* _Material for the task_
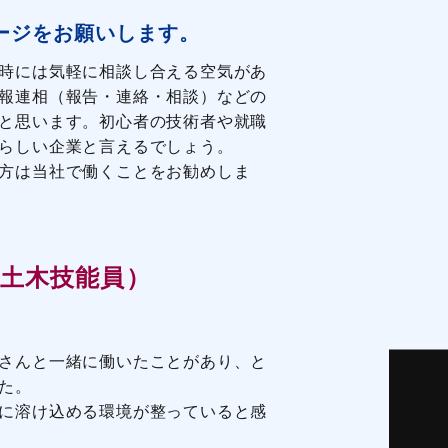
ージをお願いします。
時には気軽に相談し合える空気があ
報連相（報告・連絡・相談）などの
と思います。初心者の技術者や就職
らしい企業と言えるでしょう。
方は当社で働くことをお勧めしま
（土木技能員）
さんと一緒に働いたことがあり、と
た。
に溶け込める環境が整っていると感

* _Exercise_
You need to restate all of the entries above exactly and leave the pictures behind.

* _Answer section_
ージをお願いします。
時には気軽に相談し合える空気があ
報連相（報告・連絡・相談）などの
と思います。初心者の技術者や就職
らしい企業と言えるでしょう。
方は当社で働くことをお勧めしま
（土木技能員）
さんと一緒に働いたことがあり、と
た。
に溶け込める環境が整っていると感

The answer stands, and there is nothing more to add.